As characters get there cultural background ranks and their 1st level development points to spend. The standard rule is still in place saying you cannot buy more than 2 ranks in a skill unless it is starred like a language skill or moving in armour. So a first level character entering play will have no more than 2 ranks in their primary weapon. Their total skill will be made up of Skill + Stat Bonus + Professional Bonus.

In my variant Stat Bonuses, being additive rather than averaged will be higher and I have scrapped the Self Discipline penalty for the elves. so I accept that the characters stat bonus will be higher.

A starting character should typically have a starting OB of about 40-ish but a skill bonus of only +10 from the two ranks.

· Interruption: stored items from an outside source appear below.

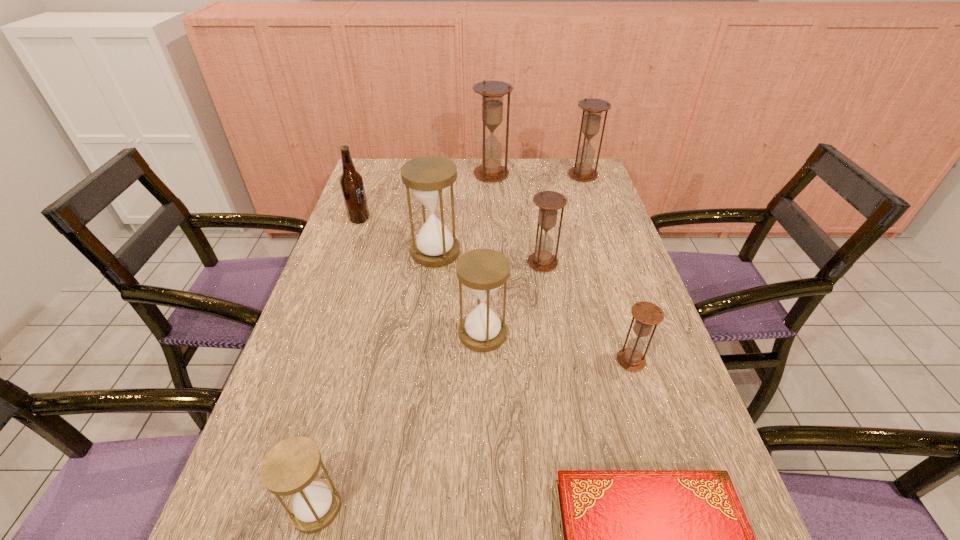 Locate an element on the screen. The image size is (960, 540). brown hourglass that can be found as the closest to the third smallest brown hourglass is located at coordinates (492, 92).

The width and height of the screenshot is (960, 540). I want to click on brown hourglass that is the third nearest to the tallest object, so click(x=647, y=314).

Image resolution: width=960 pixels, height=540 pixels. I want to click on white hourglass that is the second closest one to the second brown hourglass from left to right, so click(429, 177).

Select which white hourglass is the second closest to the third hourglass from right to left. Please provide its 2D coordinates. Your answer should be formatted as a tuple, i.e. [(x, y)], where the tuple contains the x and y coordinates of a point satisfying the conditions above.

[(429, 177)]

The image size is (960, 540). In order to click on free location that satisfies the following two spatial constraints: 1. on the back side of the second biggest brown hourglass; 2. on the right side of the seventh object from right to left in this screenshot , I will do (444, 176).

The height and width of the screenshot is (540, 960). Find the location of `vacant space that satisfies the following two spatial constraints: 1. on the label of the seventh nearest object; 2. on the back side of the rightmost white hourglass`. vacant space that satisfies the following two spatial constraints: 1. on the label of the seventh nearest object; 2. on the back side of the rightmost white hourglass is located at coordinates (319, 334).

I want to click on free point that satisfies the following two spatial constraints: 1. on the label of the third farthest object; 2. on the back side of the eighth object from right to left, so click(257, 507).

Locate an element on the screen. Image resolution: width=960 pixels, height=540 pixels. vacant space that satisfies the following two spatial constraints: 1. on the front side of the tallest object; 2. on the left side of the third smallest brown hourglass is located at coordinates (492, 176).

I want to click on free space that satisfies the following two spatial constraints: 1. on the label of the seventh nearest object; 2. on the right side of the second white hourglass from left to right, so click(348, 252).

Find the location of a particular element. The width and height of the screenshot is (960, 540). blank area in the image that satisfies the following two spatial constraints: 1. on the back side of the smallest white hourglass; 2. on the left side of the smallest brown hourglass is located at coordinates (354, 361). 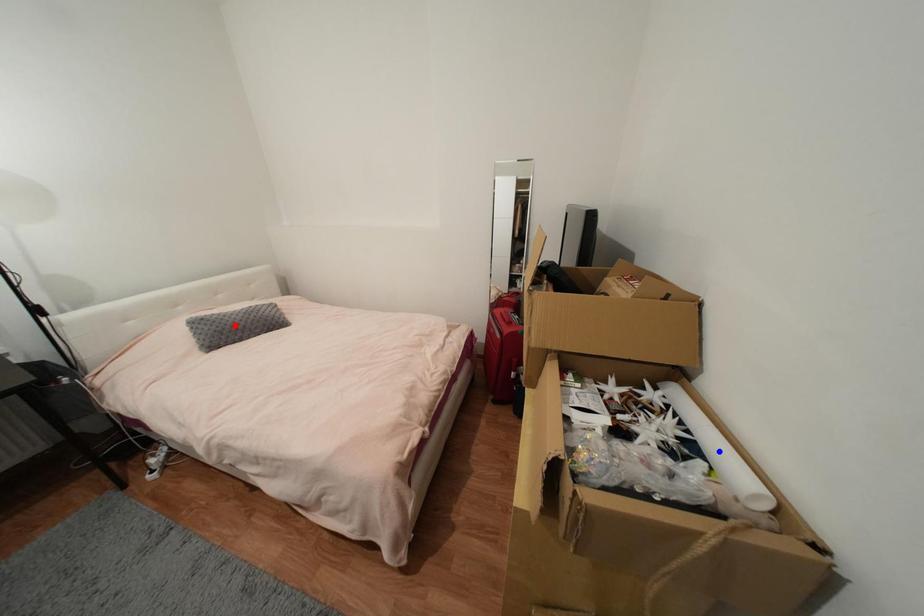 Question: In the image, two points are highlighted. Which point is nearer to the camera? Reply with the corresponding letter.

Choices:
 (A) blue point
 (B) red point

Answer: (A)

Depending on when and how you choose to give our experience, I know this varies from GM to GM, you ask the player to roll a d100 OE against every skill they have actually used or explicitly practiced (more on practicing later). If the player rolls greater than their current skill they gain a rank in that skill.

So in our starting out player example a roll of 11+ would give a free rank with that weapon.

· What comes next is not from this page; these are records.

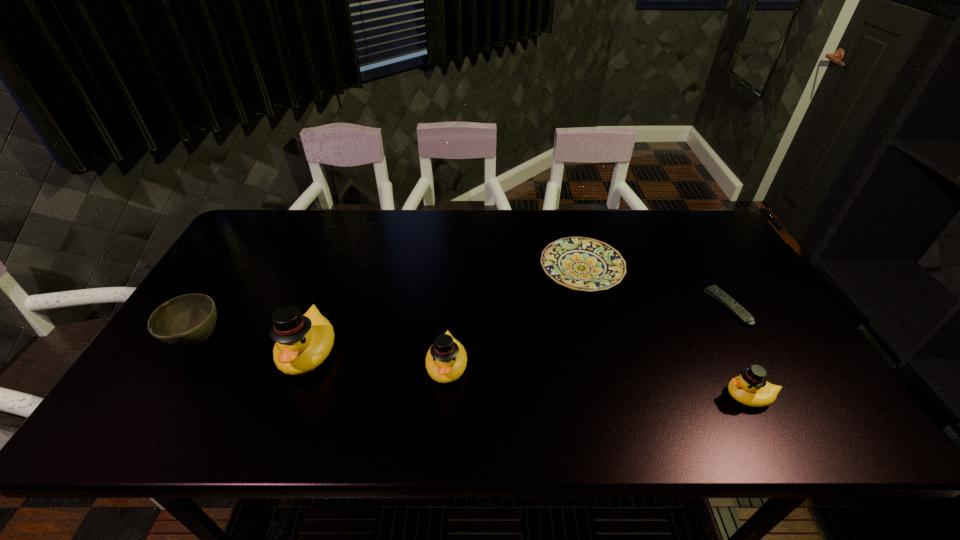 If equal spacing is desired by inserting an extra duck among them, please point out a free spot for this new duck. Please provide its 2D coordinates. Your answer should be formatted as a tuple, i.e. [(x, y)], where the tuple contains the x and y coordinates of a point satisfying the conditions above.

[(593, 381)] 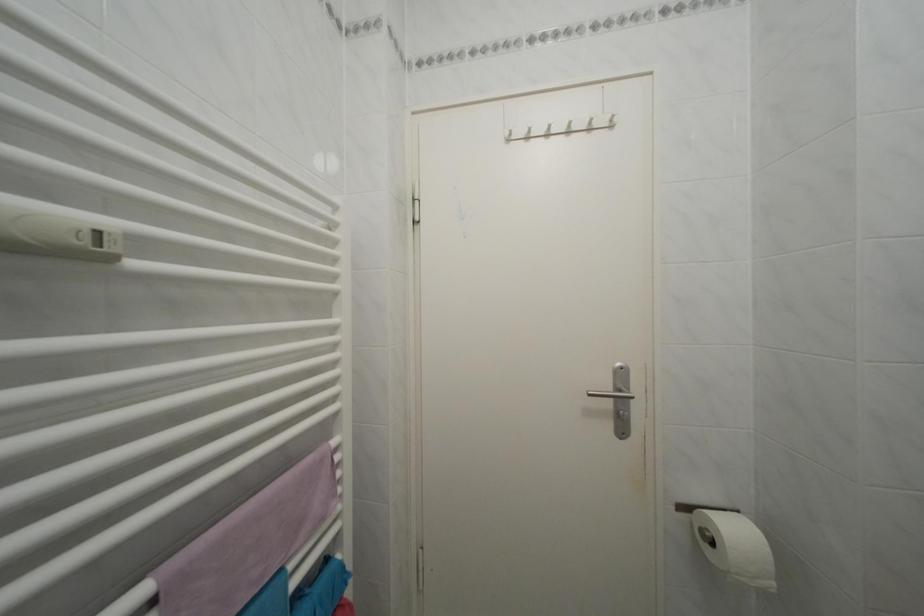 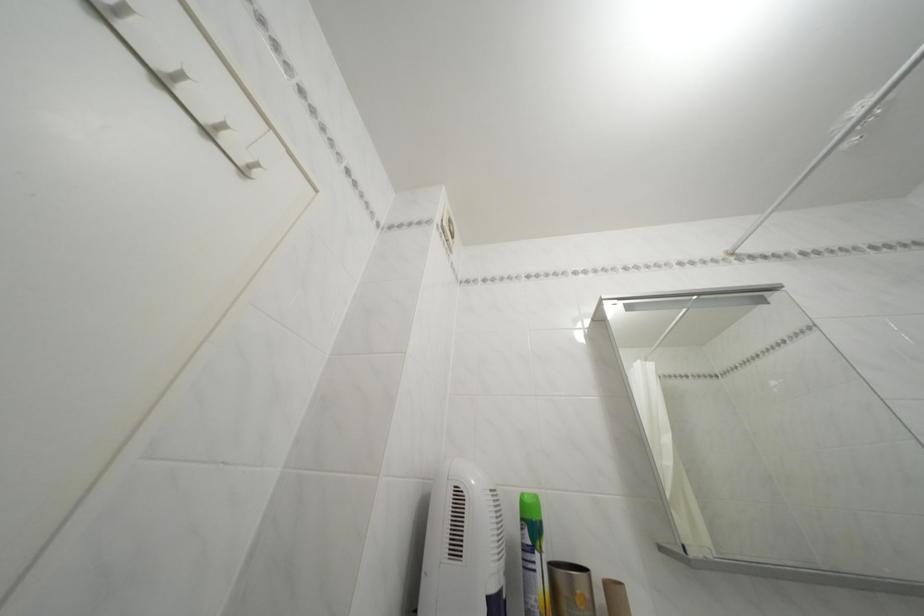 How did the camera likely rotate?

The camera rotated toward right-up. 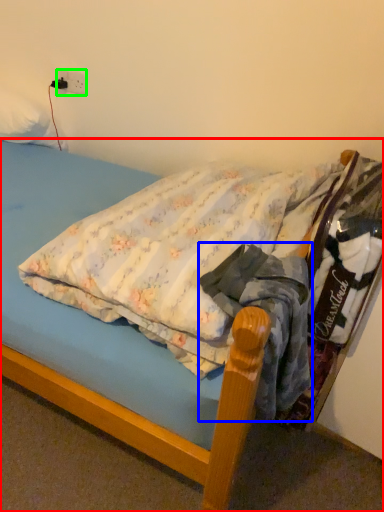 Question: Which object is positioned farthest from bed (highlighted by a red box)? Select from clothing (highlighted by a blue box) and electric outlet (highlighted by a green box).

Choices:
 (A) clothing
 (B) electric outlet

Answer: (B) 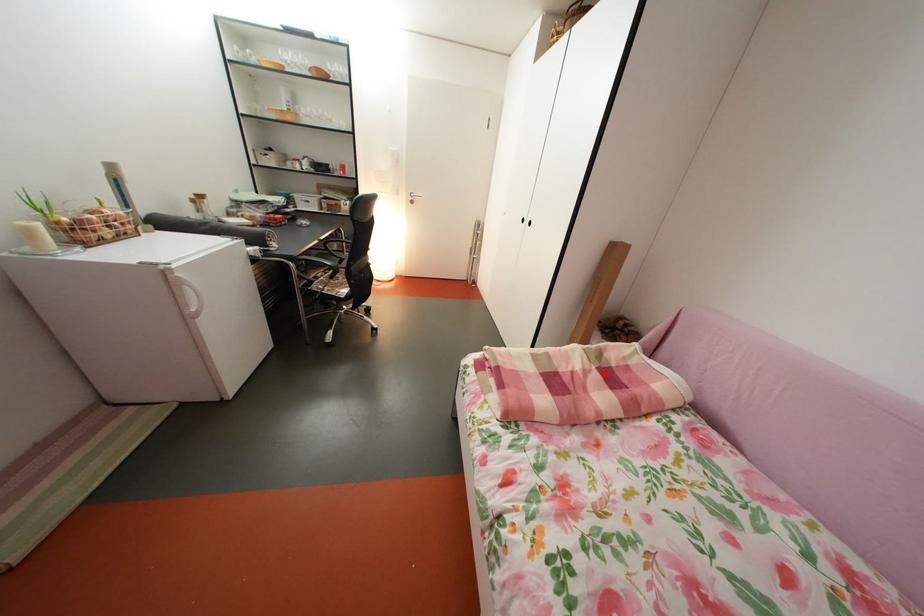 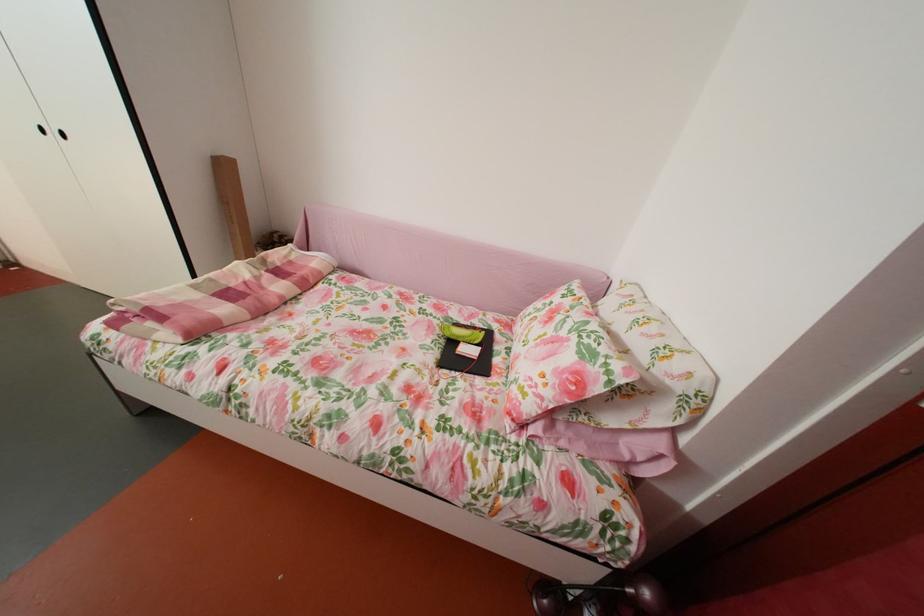 The point at the highlighted location is marked in the first image. Where is the corresponding point in the second image?

(274, 278)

If the player simply puts a small tick against each skill that they use and get at least a partial success in those are the skills they get to roll against.

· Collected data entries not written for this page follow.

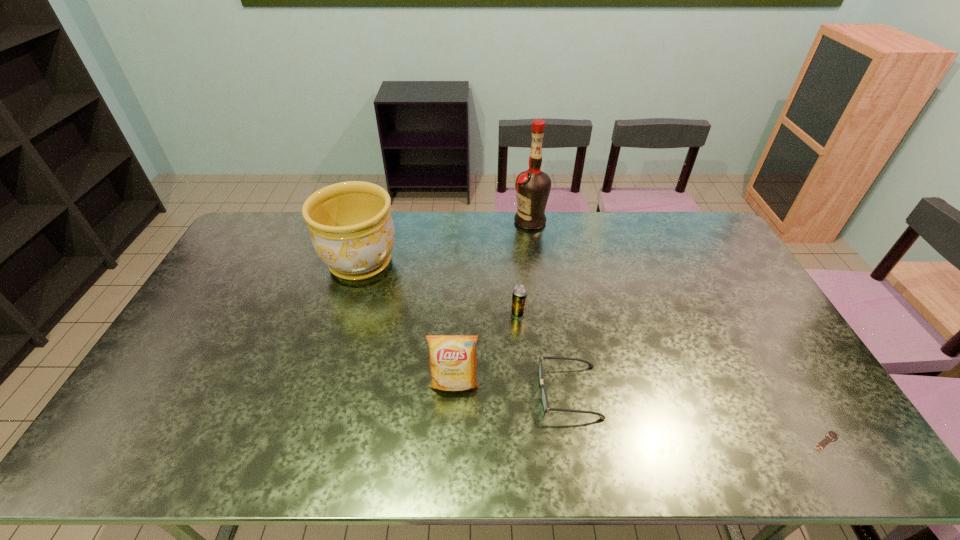 Image resolution: width=960 pixels, height=540 pixels. I want to click on the rightmost object, so click(831, 435).

Identify the location of blank space located on the front and back of the liquor. The width and height of the screenshot is (960, 540). (429, 221).

The height and width of the screenshot is (540, 960). I want to click on vacant region located 0.330m on the front and back of the liquor, so click(x=429, y=221).

In order to click on vacant space situated on the front and back of the liquor in this screenshot , I will do `click(444, 221)`.

Find the location of a particular element. free location located 0.140m on the back of the fifth nearest object is located at coordinates (374, 217).

Locate an element on the screen. The width and height of the screenshot is (960, 540). free space located 0.050m on the front-facing side of the fourth shortest object is located at coordinates (453, 414).

At what (x,y) coordinates should I click in order to perform the action: click on vacant space located 0.070m on the back of the beer can. Please return your answer as a coordinate pair (x, y). The height and width of the screenshot is (540, 960). Looking at the image, I should click on (516, 293).

The width and height of the screenshot is (960, 540). Identify the location of vacant space located 0.230m on the face of the fifth tallest object. (452, 392).

Find the location of `free spot located on the face of the fifth tallest object`. free spot located on the face of the fifth tallest object is located at coordinates (442, 392).

The height and width of the screenshot is (540, 960). In order to click on free space located 0.160m on the face of the fifth tallest object in this screenshot , I will do `click(479, 392)`. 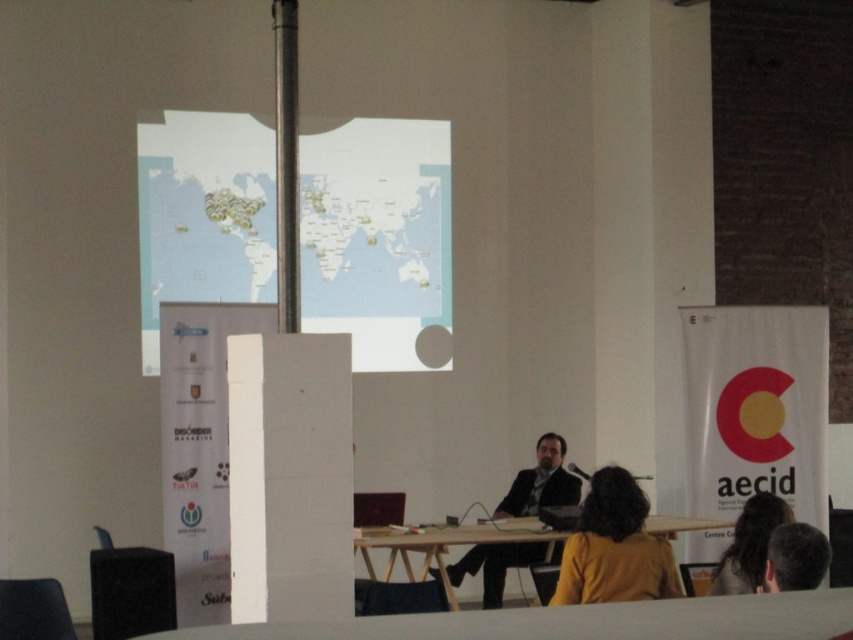 Question: Which point is closer to the camera taking this photo?

Choices:
 (A) (746, 500)
 (B) (370, 208)
 (C) (659, 582)
 (D) (537, 452)

Answer: (C)

Question: From the image, what is the correct spatial relationship of wooden at center in relation to gray hair at upper right?

Choices:
 (A) left
 (B) right

Answer: (A)

Question: Is the position of yellow fabric jacket at center less distant than that of dark brown hair at lower right?

Choices:
 (A) yes
 (B) no

Answer: (A)

Question: Estimate the real-world distances between objects in this image. Which object is closer to the dark suit at center?

Choices:
 (A) white matte map at upper center
 (B) gray hair at upper right

Answer: (A)

Question: Is white matte map at upper center closer to the viewer compared to gray hair at upper right?

Choices:
 (A) yes
 (B) no

Answer: (B)

Question: Which of these objects is positioned closest to the wooden at center?

Choices:
 (A) white matte map at upper center
 (B) dark suit at center
 (C) yellow fabric jacket at center

Answer: (B) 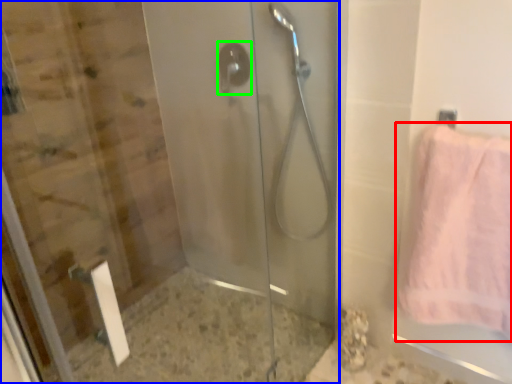 Question: Which object is positioned closest to towel (highlighted by a red box)? Select from screen door (highlighted by a blue box) and shower (highlighted by a green box).

Choices:
 (A) screen door
 (B) shower

Answer: (A)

In this way the allocating of experience take only a couple of minutes. There is no allocating of development points and trying to balance your budget. There are also no sudden leaps forward in power.

What also happens with this system is that the higher someones skill the harder it is to roll above that number so their progression slows. I am retaining the deminishing returns so the first 10 ranks give a +5 and then the nesst +2 and so on but the system is naturally balancing so that the higher your skill the harder it is to learn and improve.

On the other hand under standard rolemaster you could buy a single rank in a skill use it every day, ten times a day and never improve if the player doesn’t devote DPs to improving it. With my system every skill you use gets that chance to improve.

What you lose is rapid skill development but you gain more rounded characters. If you allow characters to roll this skill rolls more often than you dished out experience points then the speed of progression is about the same.